Dept. of Electr. Eng. and Comput. Sci., California Univ., Berkeley, CA.
IEEE Trans Image Process. 1997;6(4):584-98. doi: 10.1109/83.563323.
This paper focuses on the representation and view generation of three-dimensional (3-D) scenes. In contrast to existing methods that construct a full 3-D model or those that exploit geometric invariants, our representation consists of dense depth maps at several preselected viewpoints from an image sequence. Furthermore, instead of using multiple calibrated stationary cameras or range scanners, we derive our depth maps from image sequences captured by an uncalibrated camera with only approximately known motion. We propose an adaptive matching algorithm that assigns various confidence levels to different regions in the depth maps. Nonuniform bicubic spline interpolation is then used to fill in low confidence regions in the depth maps. Once the depth maps are computed at preselected viewpoints, the intensity and depth at these locations are used to reconstruct arbitrary views of the 3-D scene. Specifically, the depth maps are regarded as vertices of a deformable 2-D mesh, which are transformed in 3-D, projected to 2-D, and rendered to generate the desired view. Experimental results are presented to verify our approach.

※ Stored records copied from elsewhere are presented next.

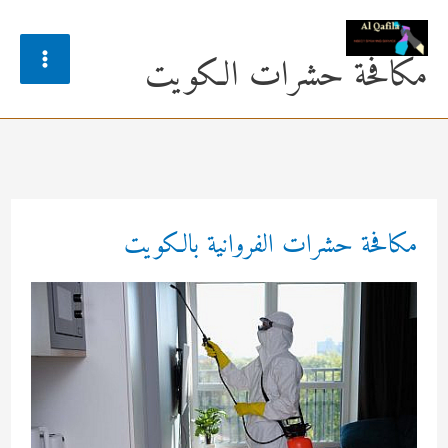
خطي
لى
مكافحة حشرات الكويت
Main
لمحتوى
Menu
مكافحة حشرات الفروانية بالكويت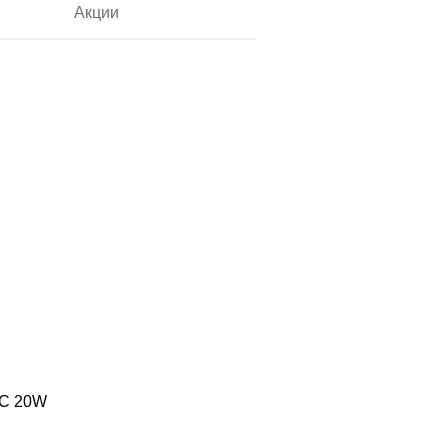
Акции
‑C 20W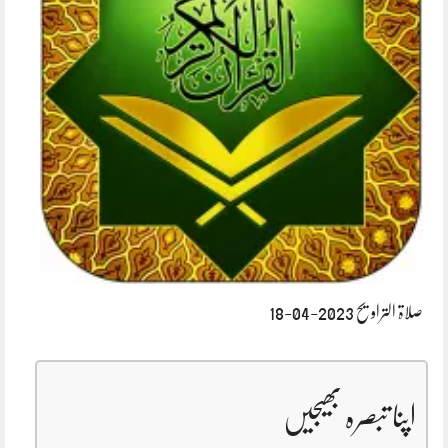
صلاۃ التراویح 2023-04-18
اپنا تبصرہ بھیجیں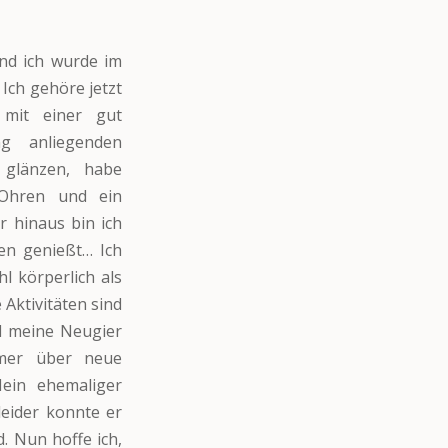
nd ich wurde im
ch gehöre jetzt
mit einer gut
g anliegenden
 glänzen, habe
e Ohren und ein
 hinaus bin ich
en genießt… Ich
l körperlich als
Aktivitäten sind
d meine Neugier
mmer über neue
Mein ehemaliger
leider konnte er
. Nun hoffe ich,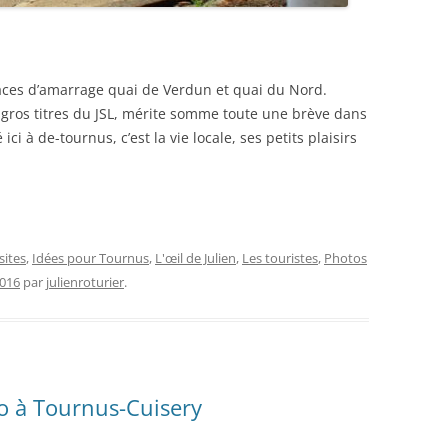
laces d’amarrage quai de Verdun et quai du Nord.
es gros titres du JSL, mérite somme toute une brève dans
ci à de-tournus, c’est la vie locale, ses petits plaisirs
sites
,
Idées pour Tournus
,
L'œil de Julien
,
Les touristes
,
Photos
2016
par
julienroturier
.
o à Tournus-Cuisery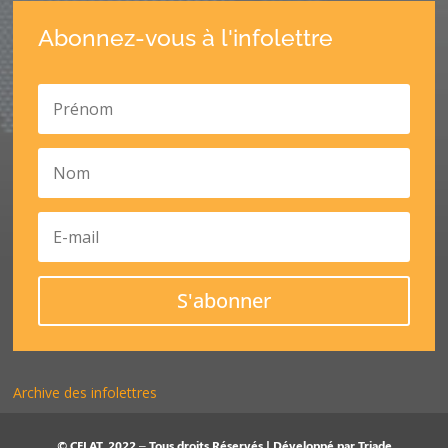
Abonnez-vous à l'infolettre
S'abonner
Archive des infolettres
© CELAT, 2022 – Tous droits Réservés | Développé par
Triade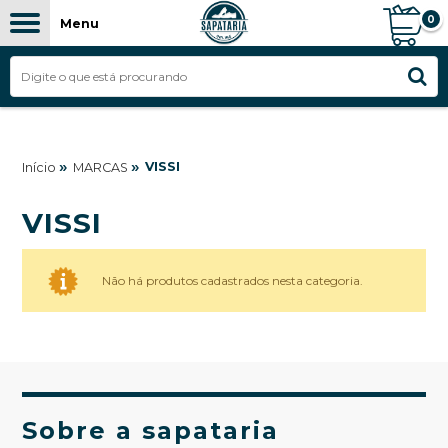
0
Menu
»
»
VISSI
Início
MARCAS
VISSI
Não há produtos cadastrados nesta categoria.
Sobre a sapataria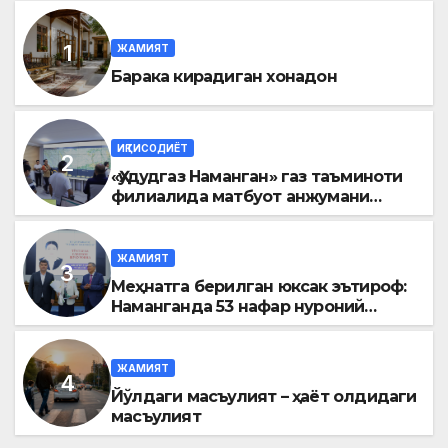
ЖАМИЯТ
Барака кирадиган хонадон
ИҚТИСОДИЁТ
«Ҳудудгаз Наманган» газ таъминоти
филиалида матбуот анжумани
ўтказилди
ЖАМИЯТ
Меҳнатга берилган юксак эътироф:
Наманганда 53 нафар нуроний
«Меҳнат фахрийси» кўкрак нишони
билан тақдирланди
ЖАМИЯТ
Йўлдаги масъулият – ҳаёт олдидаги
масъулият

本文主要关注三维(3-D)场景的表示和视图生成。与现有的构建完整 3-D 模型的方法或利用几何不变量的方法不同,我们的表示由图像序列中几个预选视点的密集深度图组成。此外,我们不是使用多个经过校准的固定摄像机或距离扫描仪,而是从仅具有近似已知运动的未经校准的摄像机捕获的图像序列中推导出深度图。我们提出了一种自适应匹配算法,为深度图中的不同区域分配不同的置信度级别。然后,使用非均匀双三次样条插值来填充深度图中的低置信度区域。一旦在预选视点计算出深度图,就可以使用这些位置的强度和深度来重建 3-D 场景的任意视图。具体来说,将深度图视为可变形 2-D 网格的顶点,这些顶点在 3-D 中进行变换,投影到 2-D,并进行渲染以生成所需的视图。实验结果验证了我们的方法。